To someone desperate to be published, they may fall for this language. After all, Random House sounds perfectly reasonable and level-headed. Most people trying to get your money do, after all. They don't want to come off as the bully the 800 pound gorilla can be by not looking beyond themselves.
So for anybody who is thinking this may be a good deal, let me ask you a question. When they say, "When we acquire a title in the Hydra program, it is an all-encompassing collaboration. Our authors provide the storytelling, and we at Hydra support their creativity with best-in-class services…" they are specifically referring to their previous paragraph where they say "As with every business partnership, there are specific costs associated with bringing a book successfully to market…", and then they proceed to say they need to recoup those costs. Before you'll ever see a part of that "… potentially lucrative… publishing model for authors: a profit share." So Random House is going to recoup their sunk costs upfront. Will Random House offset my, or the author's, sunk cost in writing the novel? I would even offer to allow them to subtract their specific costs from my costs of writing the novel. You know, because this is a "all-encompassing collaboration."

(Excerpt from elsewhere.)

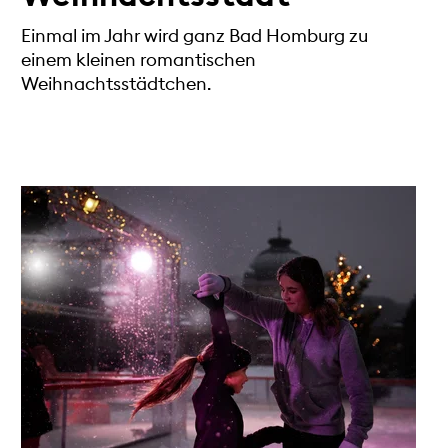
Einmal im Jahr wird ganz Bad Homburg zu
einem kleinen romantischen
Weihnachtsstädtchen.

BTW, I would calculate my costs at the rate that I charge my favorite clients for freelance work. You know, because we're "partners." That rate is $65 an hour. If I can write 2000 words in a four hour session, that comes to 200 hours for a 100,000 word book. So that's $13,000 before I add in all the rewrites and edits. Oh, and travel if I worked on the book at writer retreats. Oh, and my costs for Viable Paradise which helped me become a better writer. Etc, blah blah.
You'd do that for me, wouldn't you Hydra/Random House? You know, because we're "partners." Right? After all, as you say, "the publisher takes all the financial risk up front." I mean, I took the financial risk of writing the book first. That's worth something. Isn't it, partner?